US Gives Up on Myanmar

Updated On: Jun 09, 2008

Defense Secretary Robert Gates of the United States said Myanmar was guilty of "criminal neglect" for blocking large-scale international aid to cyclone victims and that more Burmese civilians would perish unless the military regime reversed its policy.
As a result, he said, it was probably "a matter of days" before the Pentagon withdrew four navy ships carrying supplies that have been "steaming in circles" for days in the waters off Myanmar's coast, waiting in vain for permission to ferry their cargo to storm-stricken areas.

"It's becoming pretty clear that the regime there is not going to let us help," Gates, in the strongest remarks to date by a high-ranking U.S. official, said in Singapore before heading to Bangkok on the third leg of a weeklong trip to Asia. "I'd say that unless the regime changes its approach, changes its policy, more people will die."

Admiral Mike Mullen, chairman of the Joint Chiefs of Staff, who joined Gates to answer questions, said that the government of Myanmar had given permission for 95 U.S. C-130 cargo planes to land in Yangon, the country's main city, but that much more could be brought in from the navy vessels. The relief flights have ferried in more than 680,000 kilograms, or 1.5 million pounds, of supplies, mostly food, water, mosquito netting and plastic sheeting for shelters.

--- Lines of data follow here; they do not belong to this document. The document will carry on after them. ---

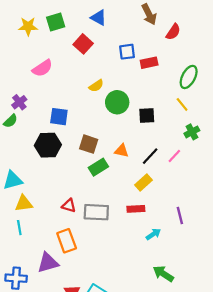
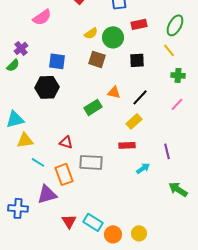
red rectangle: (149, 63) -> (139, 24), moved
green circle: (117, 102) -> (113, 37), moved
green cross: (192, 132) -> (178, 75), turned 32
brown square: (89, 144) -> (97, 59), moved
pink line: (174, 156) -> (177, 104), moved
gray rectangle: (96, 212) -> (91, 162), moved
cyan line: (19, 228) -> (38, 162), moved, turned -48
green arrow: (163, 274) -> (178, 189), moved

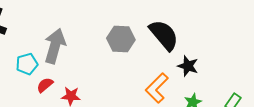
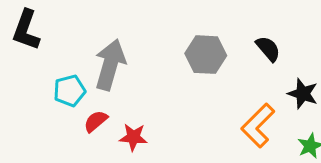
black semicircle: (164, 35) -> (268, 49), size x0.6

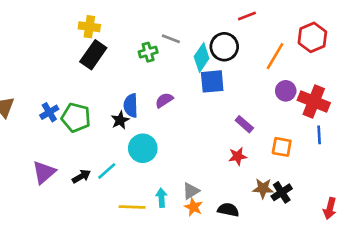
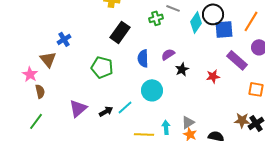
black rectangle: (93, 55) -> (120, 32), moved
blue square: (212, 81) -> (224, 29), moved
blue cross: (49, 112) -> (64, 39), moved
black star: (120, 120) -> (182, 69), moved
purple rectangle: (244, 124) -> (237, 60), moved, size x1.5
red star: (238, 156) -> (213, 76), moved

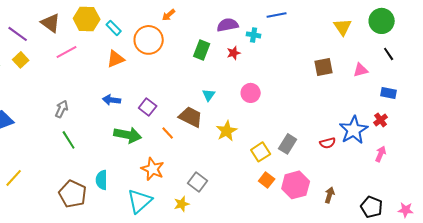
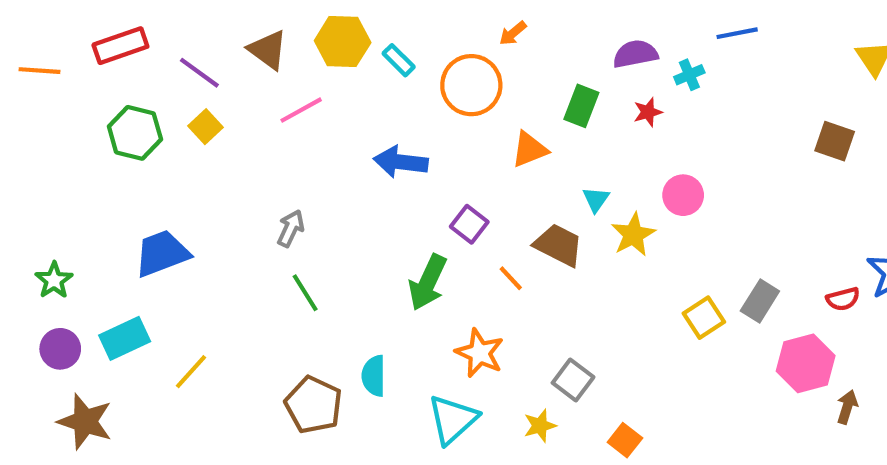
cyan cross: (254, 35) -> (689, 75), turned -32
orange triangle: (116, 59) -> (529, 149), moved
brown square: (324, 67) -> (835, 141), turned 30
blue arrow: (112, 100) -> (401, 162), moved, size x1.4
yellow star: (227, 131) -> (633, 235), moved
green arrow: (128, 135) -> (428, 282), turned 104
orange square: (267, 180) -> (625, 440), moved
pink hexagon: (296, 185) -> (806, 363), moved

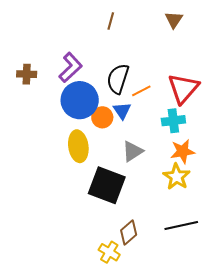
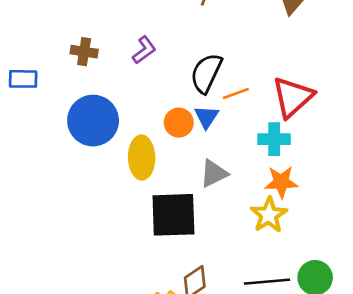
purple L-shape: (70, 67) -> (144, 50), size x0.7
blue circle: (80, 100) -> (93, 121), moved
black square: (107, 185) -> (173, 215), turned -30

"Even though aid is beginning to flow," Gates said, "so many parts of the Irrawaddy Delta are cut off from any kind of transportation that it's really going to require helicopters to get assistance to them."

The U.S. Navy vessels, led by the amphibious assault ship Essex, have on board 22 helicopters, medical equipment, relief supplies, water purification systems and navy and Marine Corps personnel - all of which have been offered to the government of Myanmar to assist those affected by the cyclone.

When asked whether the government's actions were tantamount to genocide, Gates stopped short of that accusation. "This is more akin, in my view, to criminal neglect," he said.

Gates, normally understated and unflappable under the most pointed questioning, flashed anger when asked about U.S. efforts to deliver relief aid to the cyclone victims. He noted that the United States had tried at least 15 times in the past month to get Myanmar's leaders to allow more international aid into the country, to no avail, and he called the government "deaf and dumb" for obstructing relief efforts. "We have really exercised our moral obligation above and beyond the call," he said Sunday.

Source: IHT “U.S. official condemns Myanmar junta over relief” 1 June 2008

Choosing Between US and UN Helicopters
4 June 2008: The US Navy said it will withdraw four ships because the ruling junta has refused their help. The US Navy had more than 20 heavy duty helicopters ready to go on their four ships off Myanmar's coast.

In contrast, the UN World Food Programme (WFP) hopes to have 10 helicopters delivering food and other relief supplies to cyclone victims in the Irrawaddy delta as early as the end of the week, while. The WFP already has one helicopter in Myanmar that has flown twice, and nine more helicopters waiting in Thailand, said Paul Risley, a spokesman with the WFP.

'There is still a critical need for these helicopters, especially for heavy lifting in bringing food assistance in the last leg of distribution to communities in the delta,' he said in Bangkok.

The WFP and the UN maintain a standing fleet of helicopters, and when the Myanmar junta said they would allow the UN to bring in helicopters 'we jumped at that opportunity,' he said, adding it was 'unfortunate' the ruling generals would not allow foreign military helicopters into the country.